> [Your task] Reproduce exactly the lines of the listing from the one containing "ионизировать в воде" to its final line, both included.

> [Data for this exercise]

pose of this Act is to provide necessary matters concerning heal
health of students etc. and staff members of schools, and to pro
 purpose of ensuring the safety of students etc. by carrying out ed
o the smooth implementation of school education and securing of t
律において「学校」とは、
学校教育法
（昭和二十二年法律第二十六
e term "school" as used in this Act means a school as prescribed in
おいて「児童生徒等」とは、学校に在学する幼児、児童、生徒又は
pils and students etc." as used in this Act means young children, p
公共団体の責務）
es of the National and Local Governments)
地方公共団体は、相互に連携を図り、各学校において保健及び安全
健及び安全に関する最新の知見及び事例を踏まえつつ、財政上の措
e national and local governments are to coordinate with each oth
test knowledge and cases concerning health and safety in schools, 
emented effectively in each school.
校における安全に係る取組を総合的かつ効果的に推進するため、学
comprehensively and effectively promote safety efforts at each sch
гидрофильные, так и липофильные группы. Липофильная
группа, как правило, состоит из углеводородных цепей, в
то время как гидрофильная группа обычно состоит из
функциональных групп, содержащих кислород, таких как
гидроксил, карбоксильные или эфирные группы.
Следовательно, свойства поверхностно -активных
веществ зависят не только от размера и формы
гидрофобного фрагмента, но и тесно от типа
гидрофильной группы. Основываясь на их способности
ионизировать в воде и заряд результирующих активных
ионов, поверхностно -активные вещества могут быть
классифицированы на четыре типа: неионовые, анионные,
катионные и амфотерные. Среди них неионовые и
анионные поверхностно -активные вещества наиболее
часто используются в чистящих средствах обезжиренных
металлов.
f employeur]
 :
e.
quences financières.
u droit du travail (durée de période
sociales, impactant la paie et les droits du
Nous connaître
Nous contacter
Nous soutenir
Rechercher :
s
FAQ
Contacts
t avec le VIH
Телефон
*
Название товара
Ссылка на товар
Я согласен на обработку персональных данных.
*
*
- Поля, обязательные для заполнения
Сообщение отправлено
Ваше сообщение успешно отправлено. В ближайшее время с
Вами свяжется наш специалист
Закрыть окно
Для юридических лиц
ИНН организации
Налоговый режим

> [Result for this task]
ионизировать в воде и заряд результирующих активных
ионов, поверхностно -активные вещества могут быть
классифицированы на четыре типа: неионовые, анионные,
катионные и амфотерные. Среди них неионовые и
анионные поверхностно -активные вещества наиболее
часто используются в чистящих средствах обезжиренных
металлов.
f employeur]
 :
e.
quences financières.
u droit du travail (durée de période
sociales, impactant la paie et les droits du
Nous connaître
Nous contacter
Nous soutenir
Rechercher :
s
FAQ
Contacts
t avec le VIH
Телефон
*
Название товара
Ссылка на товар
Я согласен на обработку персональных данных.
*
*
- Поля, обязательные для заполнения
Сообщение отправлено
Ваше сообщение успешно отправлено. В ближайшее время с
Вами свяжется наш специалист
Закрыть окно
Для юридических лиц
ИНН организации
Налоговый режим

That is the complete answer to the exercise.